### Work task
Your answer should be one number: how many lines below have the word "nandian".
*****
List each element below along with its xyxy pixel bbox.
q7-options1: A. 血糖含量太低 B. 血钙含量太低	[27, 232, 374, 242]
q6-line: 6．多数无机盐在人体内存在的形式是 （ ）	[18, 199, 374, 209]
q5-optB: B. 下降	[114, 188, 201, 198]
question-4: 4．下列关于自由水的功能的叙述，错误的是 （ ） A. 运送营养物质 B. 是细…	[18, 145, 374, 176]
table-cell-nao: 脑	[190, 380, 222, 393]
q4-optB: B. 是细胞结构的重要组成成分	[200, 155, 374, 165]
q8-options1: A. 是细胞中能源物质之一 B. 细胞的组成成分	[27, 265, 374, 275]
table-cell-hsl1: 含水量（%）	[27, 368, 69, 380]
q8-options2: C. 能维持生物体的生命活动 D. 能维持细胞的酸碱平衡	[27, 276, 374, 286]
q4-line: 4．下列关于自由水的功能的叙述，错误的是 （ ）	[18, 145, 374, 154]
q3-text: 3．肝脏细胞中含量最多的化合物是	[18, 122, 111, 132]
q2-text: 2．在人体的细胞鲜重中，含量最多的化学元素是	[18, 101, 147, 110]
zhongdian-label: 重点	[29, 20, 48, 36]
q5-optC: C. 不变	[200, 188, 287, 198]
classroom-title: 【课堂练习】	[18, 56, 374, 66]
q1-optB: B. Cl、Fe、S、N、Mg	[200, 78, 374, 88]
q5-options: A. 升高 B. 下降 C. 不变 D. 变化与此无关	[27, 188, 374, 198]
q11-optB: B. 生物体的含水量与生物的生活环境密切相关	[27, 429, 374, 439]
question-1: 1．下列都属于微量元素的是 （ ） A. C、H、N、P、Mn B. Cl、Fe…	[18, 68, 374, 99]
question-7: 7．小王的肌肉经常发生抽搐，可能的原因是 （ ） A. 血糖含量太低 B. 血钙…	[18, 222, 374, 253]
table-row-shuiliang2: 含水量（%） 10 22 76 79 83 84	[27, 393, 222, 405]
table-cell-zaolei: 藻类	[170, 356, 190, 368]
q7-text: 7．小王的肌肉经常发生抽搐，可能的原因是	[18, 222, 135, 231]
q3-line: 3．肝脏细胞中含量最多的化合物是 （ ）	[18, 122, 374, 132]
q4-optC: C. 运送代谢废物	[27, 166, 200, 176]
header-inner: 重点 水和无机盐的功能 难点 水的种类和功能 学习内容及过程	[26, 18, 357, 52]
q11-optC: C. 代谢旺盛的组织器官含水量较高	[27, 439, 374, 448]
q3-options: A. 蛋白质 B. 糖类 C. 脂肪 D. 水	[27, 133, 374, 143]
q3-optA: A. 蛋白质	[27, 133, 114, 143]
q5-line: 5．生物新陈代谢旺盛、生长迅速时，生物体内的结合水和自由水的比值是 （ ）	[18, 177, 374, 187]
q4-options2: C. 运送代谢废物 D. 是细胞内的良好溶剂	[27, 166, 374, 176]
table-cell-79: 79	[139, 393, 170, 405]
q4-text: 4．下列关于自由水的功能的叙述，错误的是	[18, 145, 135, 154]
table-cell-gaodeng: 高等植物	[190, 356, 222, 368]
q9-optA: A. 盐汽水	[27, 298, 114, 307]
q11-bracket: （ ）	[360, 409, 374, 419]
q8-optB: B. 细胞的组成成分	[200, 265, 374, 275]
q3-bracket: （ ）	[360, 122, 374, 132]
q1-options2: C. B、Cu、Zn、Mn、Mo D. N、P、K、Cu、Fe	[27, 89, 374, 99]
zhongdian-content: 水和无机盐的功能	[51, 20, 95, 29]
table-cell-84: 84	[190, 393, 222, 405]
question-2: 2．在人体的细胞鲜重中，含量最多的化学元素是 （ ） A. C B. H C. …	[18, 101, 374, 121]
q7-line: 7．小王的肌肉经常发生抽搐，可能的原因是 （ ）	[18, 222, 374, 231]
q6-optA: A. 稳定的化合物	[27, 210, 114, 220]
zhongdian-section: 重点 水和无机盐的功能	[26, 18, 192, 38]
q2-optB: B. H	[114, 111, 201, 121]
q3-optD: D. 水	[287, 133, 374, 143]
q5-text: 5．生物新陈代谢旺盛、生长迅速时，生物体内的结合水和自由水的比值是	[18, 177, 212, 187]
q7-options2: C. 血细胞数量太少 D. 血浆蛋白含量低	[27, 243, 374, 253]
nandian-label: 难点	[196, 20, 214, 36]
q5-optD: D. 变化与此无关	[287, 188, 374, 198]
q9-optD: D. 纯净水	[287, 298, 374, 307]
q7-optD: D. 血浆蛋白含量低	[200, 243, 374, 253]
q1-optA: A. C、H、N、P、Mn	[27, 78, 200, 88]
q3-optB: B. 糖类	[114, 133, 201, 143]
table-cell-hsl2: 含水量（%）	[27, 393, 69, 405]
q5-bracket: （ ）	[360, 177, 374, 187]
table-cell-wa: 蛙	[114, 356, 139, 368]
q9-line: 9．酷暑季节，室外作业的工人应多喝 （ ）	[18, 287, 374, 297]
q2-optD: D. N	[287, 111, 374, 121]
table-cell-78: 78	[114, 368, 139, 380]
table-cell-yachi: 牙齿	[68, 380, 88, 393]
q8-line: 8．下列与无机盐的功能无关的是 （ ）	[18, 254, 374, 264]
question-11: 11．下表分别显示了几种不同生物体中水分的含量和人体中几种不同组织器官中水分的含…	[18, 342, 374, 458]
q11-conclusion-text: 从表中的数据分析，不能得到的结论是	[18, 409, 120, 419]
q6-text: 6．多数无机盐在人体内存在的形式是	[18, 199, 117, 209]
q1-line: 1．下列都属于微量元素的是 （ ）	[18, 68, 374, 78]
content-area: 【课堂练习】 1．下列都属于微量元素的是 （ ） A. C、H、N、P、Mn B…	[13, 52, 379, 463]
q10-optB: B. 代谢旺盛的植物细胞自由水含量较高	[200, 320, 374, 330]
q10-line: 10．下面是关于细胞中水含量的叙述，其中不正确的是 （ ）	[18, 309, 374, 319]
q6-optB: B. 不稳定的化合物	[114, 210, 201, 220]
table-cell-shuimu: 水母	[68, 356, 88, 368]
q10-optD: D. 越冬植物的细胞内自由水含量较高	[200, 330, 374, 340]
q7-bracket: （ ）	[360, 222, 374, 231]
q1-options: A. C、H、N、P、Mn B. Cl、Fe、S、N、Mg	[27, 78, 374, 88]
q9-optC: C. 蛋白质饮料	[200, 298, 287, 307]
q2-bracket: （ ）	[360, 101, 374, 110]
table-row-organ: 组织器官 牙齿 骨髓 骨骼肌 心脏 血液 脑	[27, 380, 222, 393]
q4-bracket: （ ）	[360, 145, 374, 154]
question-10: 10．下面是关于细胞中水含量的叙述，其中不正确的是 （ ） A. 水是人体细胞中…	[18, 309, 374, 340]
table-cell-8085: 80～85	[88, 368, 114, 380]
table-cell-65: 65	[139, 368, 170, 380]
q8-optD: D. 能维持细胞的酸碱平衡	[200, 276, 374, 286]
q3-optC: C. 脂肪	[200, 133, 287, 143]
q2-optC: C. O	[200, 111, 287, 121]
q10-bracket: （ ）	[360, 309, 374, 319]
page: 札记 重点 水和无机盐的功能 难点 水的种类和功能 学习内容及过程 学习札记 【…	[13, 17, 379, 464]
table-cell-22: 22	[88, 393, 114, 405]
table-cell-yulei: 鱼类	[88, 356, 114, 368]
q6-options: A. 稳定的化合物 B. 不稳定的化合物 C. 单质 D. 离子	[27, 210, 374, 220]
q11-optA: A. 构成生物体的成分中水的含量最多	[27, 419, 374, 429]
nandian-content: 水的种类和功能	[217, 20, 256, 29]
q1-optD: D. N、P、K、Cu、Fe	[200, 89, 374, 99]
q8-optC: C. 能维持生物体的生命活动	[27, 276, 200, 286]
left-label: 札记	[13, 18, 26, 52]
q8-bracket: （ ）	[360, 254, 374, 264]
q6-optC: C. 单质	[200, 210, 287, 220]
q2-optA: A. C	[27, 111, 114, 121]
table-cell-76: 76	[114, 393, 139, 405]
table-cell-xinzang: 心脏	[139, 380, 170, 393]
*****
### Response to the exercise
2